I Patriarchi del Medio Oriente: il Papa capisce il nostro dolore
Giancarlo La Vella – Città del Vaticano
Si è parlato di Medio Oriente stamani in Vaticano. Papa Francesco si è incontrato con ciascuno dei seguenti patriarchi: il cardinale Béchara Boutros Raï, patriarca di Antiochia dei Maroniti; il cardinale Louis Raphaël Sako, patriarca di Babilonia dei Caldei; il patriarca di Alessandria dei Copti, Ibrahim Isaac Sedrak; Ignace Youssif III Younan, Patriarca di Antiochia dei Siri; Youssef Absi, patriarca di Antiochia dei greco-melkiti, e il patriarca di Cilicia degli Armeni, Grégoire Pierre XX Ghabroyan. Ognuno ha rappresentato la situazione del proprio Paese. I patriarchi provengono da Libano, Iraq, Siria ed Egitto.
La vicinanza del Papa alle Chiese del Medio Oriente
Dopo l’udienza dal Santo Padre, il cardinale Louis Raphaël Sako ci ha riferito dell’incontro con il Papa:
R. - E’ stato un incontro molto amichevole, con un padre. Alla luce dei nostri problemi, come la persecuzione, la violenza, l’emigrazione, il fondamentalismo, che non aiutano sviluppare una vita civile, il Santo Padre si è mostrato molto vicino. Egli capisce veramente la nostra sofferenza. Noi abbiamo parlato dei nostri Paesi, poi delle nostre Chiese. Noi siamo delle piccole realtà, abbiamo delle difficoltà, ma abbiamo anche una vocazione da rispettare, una missione che vuole testimoniare la nostra fede, il Vangelo, la fratellanza, il rispetto della vita, della natura. Queste cose sono un po’ strane nel nostro contesto iracheno, che è tribale, violento. Il Papa ci ha mostrato la sua amicizia, la sua vicinanza, la sua preghiera. Egli ha parlato anche del suo desiderio di visitare l’Iraq, ma purtroppo per adesso le condizioni non sono favorevoli. Forse alla fine dell’anno vedremo se ciò sarà possibile. Noi abbiamo bisogno della vicinanza del Santo Padre, ma anche di quella della Santa Sede, per perseverare nella nostra missione e sperare nella pace. Io ho detto al Papa che bisogna aiutare i cristiani dell’Oriente. Noi siamo le radici del Cristianesimo. Anche se siamo una minoranza, siamo come il sale, la luce, siamo un dono per la Chiesa universale. Abbiamo dunque una missione importante e per questo abbiamo bisogno di sentire l’incoraggiamento e una parola del Papa e della Santa Sede.

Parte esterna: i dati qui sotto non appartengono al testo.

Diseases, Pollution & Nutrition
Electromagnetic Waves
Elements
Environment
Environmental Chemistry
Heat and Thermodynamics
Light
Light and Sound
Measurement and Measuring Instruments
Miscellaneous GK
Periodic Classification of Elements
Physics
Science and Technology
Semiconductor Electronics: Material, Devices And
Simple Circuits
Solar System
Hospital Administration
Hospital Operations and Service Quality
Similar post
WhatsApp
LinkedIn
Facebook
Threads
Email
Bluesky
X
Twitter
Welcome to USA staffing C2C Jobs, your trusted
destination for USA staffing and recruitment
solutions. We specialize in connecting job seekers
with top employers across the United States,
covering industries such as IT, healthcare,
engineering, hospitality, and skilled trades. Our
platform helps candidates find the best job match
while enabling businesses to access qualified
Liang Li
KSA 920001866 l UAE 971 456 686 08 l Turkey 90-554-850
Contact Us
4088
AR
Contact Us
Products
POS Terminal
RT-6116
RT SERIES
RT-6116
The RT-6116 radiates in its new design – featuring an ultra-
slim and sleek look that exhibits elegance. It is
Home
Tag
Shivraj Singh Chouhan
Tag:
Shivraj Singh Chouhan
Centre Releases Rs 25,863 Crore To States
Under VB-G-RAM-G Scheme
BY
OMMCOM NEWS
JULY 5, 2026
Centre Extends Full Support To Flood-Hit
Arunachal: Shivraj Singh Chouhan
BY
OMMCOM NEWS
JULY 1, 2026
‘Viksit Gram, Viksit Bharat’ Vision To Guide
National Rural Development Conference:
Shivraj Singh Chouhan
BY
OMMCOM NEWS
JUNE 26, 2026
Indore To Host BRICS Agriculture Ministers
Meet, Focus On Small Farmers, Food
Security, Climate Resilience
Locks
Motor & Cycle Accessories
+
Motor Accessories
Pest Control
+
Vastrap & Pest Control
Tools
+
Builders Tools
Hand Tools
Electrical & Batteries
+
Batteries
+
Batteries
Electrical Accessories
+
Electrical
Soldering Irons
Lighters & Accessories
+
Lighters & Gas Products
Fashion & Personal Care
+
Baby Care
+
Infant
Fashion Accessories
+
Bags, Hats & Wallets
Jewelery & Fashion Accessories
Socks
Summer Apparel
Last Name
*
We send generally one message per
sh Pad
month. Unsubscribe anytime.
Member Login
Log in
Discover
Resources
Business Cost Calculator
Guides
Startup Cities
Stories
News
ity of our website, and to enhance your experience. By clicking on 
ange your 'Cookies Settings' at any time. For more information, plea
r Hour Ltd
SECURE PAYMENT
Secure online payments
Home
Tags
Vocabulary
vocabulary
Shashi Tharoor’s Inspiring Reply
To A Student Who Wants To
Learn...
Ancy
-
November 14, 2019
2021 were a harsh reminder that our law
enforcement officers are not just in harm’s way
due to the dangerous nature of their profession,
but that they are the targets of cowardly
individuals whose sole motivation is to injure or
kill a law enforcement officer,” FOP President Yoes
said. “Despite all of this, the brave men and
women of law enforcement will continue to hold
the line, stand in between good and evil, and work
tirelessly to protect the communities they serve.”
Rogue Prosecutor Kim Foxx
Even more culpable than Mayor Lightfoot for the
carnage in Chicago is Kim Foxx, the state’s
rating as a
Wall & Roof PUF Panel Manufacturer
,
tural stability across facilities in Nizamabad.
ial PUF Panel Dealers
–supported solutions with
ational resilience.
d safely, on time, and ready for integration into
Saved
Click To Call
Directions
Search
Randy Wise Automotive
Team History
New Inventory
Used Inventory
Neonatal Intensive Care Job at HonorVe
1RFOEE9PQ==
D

Un anno fa la Dichiarazione sulla Fratellanza universale di Abu Dhabi firmata dal Papa e dal grande Imam di al-Azhar, Ahamed al-Tayeb. Che frutti ha suscitato questa iniziativa storica?
R. - È stato un passo grande, molto positivo. Spero che un giorno Francesco verrà anche in Iraq per firmare un documento simile. Per ora lo ha firmato con i sunniti, ma attendiamo che faccia lo stesso con le autorità sciite, in modo tale che tutto il modo musulmano accetti questo impegno, per favorire la coesistenza armonica, pacifica fra gli uomini.
Parliamo della Chiesa in Iraq, una Chiesa che assiste da anni alla sofferenza di un popolo in guerra e che oggi porta avanti importanti istanze di giustizia sociale. In che modo la Chiesa è vicina al popolo iracheno?
R. - Noi siamo molto presenti. Siamo una minoranza, ma sempre molto dinamica. Siamo rispettati e facciamo anche tanti gesti. Tante volte sono andato a portare cibo, medicine agli sfollati sciiti e sunniti per dire che noi siamo fratelli. Un imam è venuto al nostro incontro dicendo: “Io so che il vostro Dio è amore”. Ci sarà un cambiamento. Sono quasi sicuro, ma tocca a noi favorirlo. Noi non dobbiamo aver paura, dobbiamo parlare della pace, della vita, del rispetto per la natura, per i diritti degli altri, salvare il pluralismo. Una patria è per tutti. Penso ci sia una presa di coscienza da parte di questi giovani che ora protestano contro la corruzione. Nascerà un nuovo Iraq. La libertà religiosa deve arrivare. Salam: la pace verrà. L’ultima parola non sarà per la guerra e per la morte; sarà per la pace e per la vita.